Tropical Storm Ernesto nears hurricane strength as it skirts Puerto Rico, bringing concerns of floods and power outages
Tropical Storm Ernesto is edging closer to becoming a dangerous hurricane early Wednesday as it skirts Puerto Rico, unleashing flooding rainfall and heavy winds that could strike a sweeping blow to the island’s ailing power infrastructure.
Ernesto, the fifth named storm of the Atlantic hurricane season, was packing maximum sustained winds of 70 mph – just 4 mph short of hurricane strength – as of 2 a.m. Wednesday, the National Hurricane Center said in an advisory. Its center was about 40 miles north of San Juan early Wednesday after passing over the Virgin Islands on Tuesday.
Though its center will not pass over Puerto Rico – instead sidestepping to the northeast – the storm is still posed to dump between 8 to 10 inches of rain over the island, likely triggering dangerous flash flooding and mudslides, the hurricane center said. The heaviest rainfall is expected across the southeastern portion of the island.
Ernesto will make its way into open Atlantic waters later Wednesday, but in the meantime its force is still being felt across parts of the Caribbean.
Hurricane watches and tropical storm warnings are in effect for the Virgin Islands and the small Puerto Rican islands of Vieques and Culebra. The entire island of Puerto Rico is also under a tropical storm warning.

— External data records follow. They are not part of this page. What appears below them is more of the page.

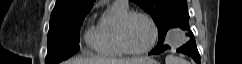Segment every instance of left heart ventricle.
<instances>
[{"label": "left heart ventricle", "mask_w": 242, "mask_h": 64, "mask_svg": "<svg viewBox=\"0 0 242 64\" xmlns=\"http://www.w3.org/2000/svg\"><path fill=\"white\" fill-rule=\"evenodd\" d=\"M128 45L133 49H143L151 41L152 29L148 21L142 17H133L125 31Z\"/></svg>", "instance_id": "obj_1"}]
</instances>
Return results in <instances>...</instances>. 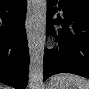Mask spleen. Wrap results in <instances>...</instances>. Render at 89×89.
I'll list each match as a JSON object with an SVG mask.
<instances>
[{
  "label": "spleen",
  "instance_id": "spleen-1",
  "mask_svg": "<svg viewBox=\"0 0 89 89\" xmlns=\"http://www.w3.org/2000/svg\"><path fill=\"white\" fill-rule=\"evenodd\" d=\"M49 84L59 89H89V81L74 74L55 75L50 79Z\"/></svg>",
  "mask_w": 89,
  "mask_h": 89
}]
</instances>
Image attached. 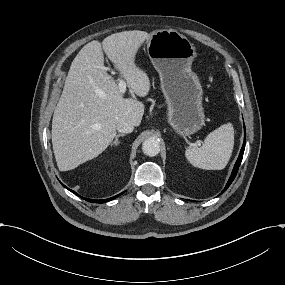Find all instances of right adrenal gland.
I'll list each match as a JSON object with an SVG mask.
<instances>
[{"label": "right adrenal gland", "instance_id": "1", "mask_svg": "<svg viewBox=\"0 0 285 285\" xmlns=\"http://www.w3.org/2000/svg\"><path fill=\"white\" fill-rule=\"evenodd\" d=\"M123 136H125V134H123V133L117 134L116 137H115V140L111 143V146L119 145L120 144L119 137H123Z\"/></svg>", "mask_w": 285, "mask_h": 285}]
</instances>
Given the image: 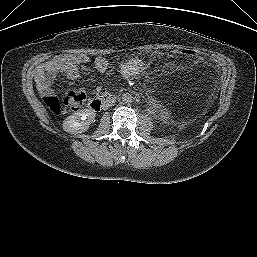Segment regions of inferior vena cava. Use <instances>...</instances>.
Returning <instances> with one entry per match:
<instances>
[{
  "instance_id": "inferior-vena-cava-1",
  "label": "inferior vena cava",
  "mask_w": 257,
  "mask_h": 257,
  "mask_svg": "<svg viewBox=\"0 0 257 257\" xmlns=\"http://www.w3.org/2000/svg\"><path fill=\"white\" fill-rule=\"evenodd\" d=\"M112 105H114V101H111V102L107 103V104L105 105V107L108 108L109 106H112Z\"/></svg>"
}]
</instances>
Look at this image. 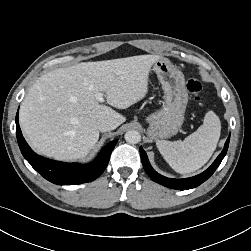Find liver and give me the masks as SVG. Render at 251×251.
<instances>
[{"label":"liver","instance_id":"liver-1","mask_svg":"<svg viewBox=\"0 0 251 251\" xmlns=\"http://www.w3.org/2000/svg\"><path fill=\"white\" fill-rule=\"evenodd\" d=\"M161 57L138 55L82 62L42 75L22 102L19 122L30 146L57 160L84 158L99 139L97 121L116 127L125 117L99 104L98 93L109 105L126 109L145 97L152 65Z\"/></svg>","mask_w":251,"mask_h":251}]
</instances>
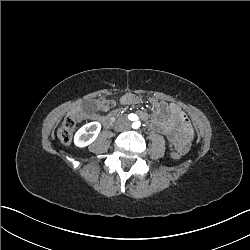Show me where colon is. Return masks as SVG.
<instances>
[{
  "label": "colon",
  "mask_w": 250,
  "mask_h": 250,
  "mask_svg": "<svg viewBox=\"0 0 250 250\" xmlns=\"http://www.w3.org/2000/svg\"><path fill=\"white\" fill-rule=\"evenodd\" d=\"M127 98H132V103H141V98H139V93H127ZM158 105H165V100H158ZM77 128V121L74 117H66L58 126L56 136L57 139L64 145L71 143L73 139L74 132ZM183 156L182 153L173 151L170 154L171 160H179Z\"/></svg>",
  "instance_id": "obj_1"
}]
</instances>
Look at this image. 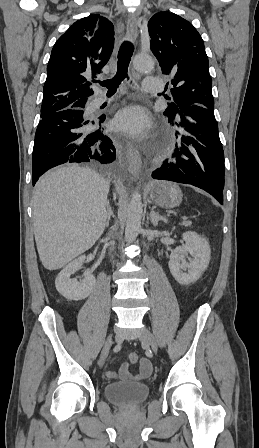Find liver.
I'll return each mask as SVG.
<instances>
[{"mask_svg": "<svg viewBox=\"0 0 259 448\" xmlns=\"http://www.w3.org/2000/svg\"><path fill=\"white\" fill-rule=\"evenodd\" d=\"M109 184L78 164L60 166L39 178L33 192V226L46 270H59L90 250L107 222Z\"/></svg>", "mask_w": 259, "mask_h": 448, "instance_id": "liver-1", "label": "liver"}]
</instances>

Flash flood warnings are in place for Vieques and Culebra until 6:00 a.m. Wednesday as “flooding is ongoing or expected to begin shortly,” the National Weather Service said.
Along Puerto Rico’s eastern coastline, storm surge could raise water levels by as much as 3 feet and life-threatening swells and rip tides that could prove dangerous for anyone in the water.
Puerto Rico Gov. Pedro Pierluisi has mobilized the National Guard and urged people to shelter in their homes beginning Tuesday evening. Across the island, public schools are closed and nearly 80 shelters have been opened in anticipation of Ernesto.
Residents have also been warned to brace for widespread power outages as the island’s fragile and outdated electrical grid is still being repaired after it was crippled by Hurricane Maria in 2017.
Power outages are a familiar frustration among Puerto Ricans, many of whom have witnessed painstakingly slow efforts to modernize an electrical grid that remains highly vulnerable to natural disasters.
LUMA Energy, the private company that operates the transmission and distribution of power in Puerto Rico, said it has mobilized crews across the islands to respond to outages. And LUMA’s president, Juan Saca, urged people to report blackouts, noting the utility may not be aware of them all.
“Puerto Rico’s electrical system is not sufficiently modernized to detect power outages,” Saca said Tuesday, the AP reports.
The Federal Emergency Management Agency will be able to aid Puerto Rico and the Virgin Islands with immediate storm response, including search and rescue operations and generator supplies, agency spokesperson Jaclyn Rothenberg told CNN.
“The people of Puerto Rico and the US Virgin Islands are no strangers to storms,” Rothenburg said. “They know how to prepare, but I know that there also are a lot of travelers – people that are visiting the islands during the summer for fun.”
As power outages are likely, people should have non-perishable food on hand, charge any electronic devices and make a plan to keep medications that need refrigeration cool.
“It’s really important that people aren’t complacent, that they are taking the storm seriously and that they’re preparing for the impact,” Rothenberg said.
Where Ernesto is headed next
Ernesto will begin curving gradually to the north on Wednesday, bringing it away from the Caribbean and into open Atlantic waters, where it is expected to strengthen as it approaches Bermuda by Friday.
Ernesto could be a powerful hurricane by the weekend as it approaches Bermuda. It’s too early to know exactly how close Ernesto will come to Bermuda and how much rain and wind it’ll bring.
How strong Ernesto gets will depend heavily on very warm ocean water and how potent storm-disrupting upper level winds become over the region. It’s possible Ernesto will become a major hurricane – Category 3 strength or greater – late this week.
Ernesto’s track could also still shift depending on a number of factors, including when it is pulled northward. A later turn would mean the storm would impact areas farther west like Hispaniola or the southern Bahamas.
Ernesto will have wide-reaching impacts later this week and this weekend despite a track somewhere over the open Atlantic.